It’s easy to get caught up in highly technical aspects of Data Science. To focus on complex numeric analysis using programming languages like Python or R, and think of outputs like fantabulous heatmaps and stunning geospatial visualisations.
But an article I saw in The Age today highlighted some of the deceptive data practices we see every day. Some of them are wholeheartedly deliberate, designed to mislead us and persuade us of untruths. Some, like this one I suspect, are purely accidental. But the journalist who wrote this article should never have let it stand, and the readers need to be able to think critically about what these numbers mean. Read the paragraph below for a moment.
Can you see why it got my hackles up?
“From a 2-million-ton butter stockpile… dwindled to less than 12 days’ supply.”
So hands up if you know how many tons of butter constitutes a days’ supply?
Are you actually able to compare those two figures without further research? I certainly couldn’t. As it happens, I did further research and found a web page that puts global butter consumption at 8,000,000 tons annually. I have no idea how valid that webpage is, but let’s roll with it for a moment. To compare the figures we divide 8 million by 365 to get a daily figure, and then multiply by 12 to get back to tons per 12 days. I get 263013 tons (and some assorted decimal places which I am going to wickedly ignore for now, but that will be a whole other blog post).
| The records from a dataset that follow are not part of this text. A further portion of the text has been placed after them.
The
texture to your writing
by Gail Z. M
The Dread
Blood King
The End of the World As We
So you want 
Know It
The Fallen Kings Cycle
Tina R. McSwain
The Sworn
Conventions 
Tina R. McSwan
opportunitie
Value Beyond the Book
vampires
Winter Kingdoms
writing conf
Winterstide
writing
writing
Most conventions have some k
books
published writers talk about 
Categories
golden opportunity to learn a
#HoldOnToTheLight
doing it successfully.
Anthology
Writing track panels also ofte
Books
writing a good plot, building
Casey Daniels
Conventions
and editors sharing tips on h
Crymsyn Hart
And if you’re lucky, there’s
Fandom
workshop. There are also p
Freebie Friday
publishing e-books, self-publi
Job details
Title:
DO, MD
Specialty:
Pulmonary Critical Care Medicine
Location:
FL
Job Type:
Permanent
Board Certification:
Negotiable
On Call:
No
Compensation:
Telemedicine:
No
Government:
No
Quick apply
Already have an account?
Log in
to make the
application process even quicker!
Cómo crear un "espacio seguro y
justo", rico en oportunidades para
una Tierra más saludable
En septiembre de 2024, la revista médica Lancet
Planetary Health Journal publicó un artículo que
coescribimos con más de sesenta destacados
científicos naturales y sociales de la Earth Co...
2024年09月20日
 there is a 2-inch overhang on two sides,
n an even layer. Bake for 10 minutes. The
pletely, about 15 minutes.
By dividing 263,000 by 2,000,000 we find that it’s roughly 13% of the stockpile we had before. Which is, it’s true, a significant decline. But now we can see how much of a decline it is, which trying to compare 2 million tons with 12 days’ supply made impossible. Even better, let’s represent it visually:
This is just the default graph from Google sheets, but it conveys the size difference quite effectively. (There are, of course, plenty of ways we could improve the graph, but one snark at a time, ok?)
It wasn’t hard maths. Or a challenging graphing exercise. Or even a tricky research problem – although, as noted, I have no idea how valid the figure of 8 Millions tons per year is, or indeed what year the measurements were taken (although the graph on that page implies either 2004 or 2009, but from the information available on that page I can’t be sure about the aggregate figures). But then I don’t know how valid the figures are in the original article (and, to be honest, I’m just not that excited about butter consumption, unless it’s on my own toast, and if we’re measuring that in tons then I probably have a problem).
The point is that if you’re going to use figures to support your argument, and you’re going to compare them by saying they “dwindled” from one value to another, it’s not rocket science to make those figures easily comparable.
This is one of the reasons Data Science needs to be core in schools. To make sure that when we present our own data, we present it in a way that’s both valid, and easy to interpret. And to ensure that when others show us data, we can analyse it critically, and call it out when it doesn’t make sense. Whether it’s by mistake, or by design.